= Task brief =
Print the data exactly as written, but leave out each picture.

_____

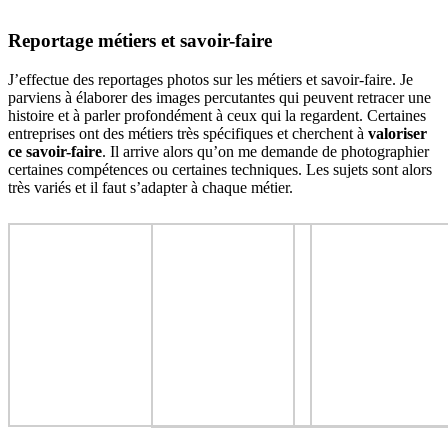
Reportage métiers et savoir-faire
J’effectue des reportages photos sur les métiers et savoir-faire. Je
parviens à élaborer des images percutantes qui peuvent retracer une
histoire et à parler profondément à ceux qui la regardent. Certaines
entreprises ont des métiers très spécifiques et cherchent à
valoriser
ce savoir-faire
. Il arrive alors qu’on me demande de photographier
certaines compétences ou certaines techniques. Les sujets sont alors
très variés et il faut s’adapter à chaque métier.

_____

= Result of this task =
Reportage métiers et savoir-faire
J’effectue des reportages photos sur les métiers et savoir-faire. Je
parviens à élaborer des images percutantes qui peuvent retracer une
histoire et à parler profondément à ceux qui la regardent. Certaines
entreprises ont des métiers très spécifiques et cherchent à
valoriser
ce savoir-faire
. Il arrive alors qu’on me demande de photographier
certaines compétences ou certaines techniques. Les sujets sont alors
très variés et il faut s’adapter à chaque métier.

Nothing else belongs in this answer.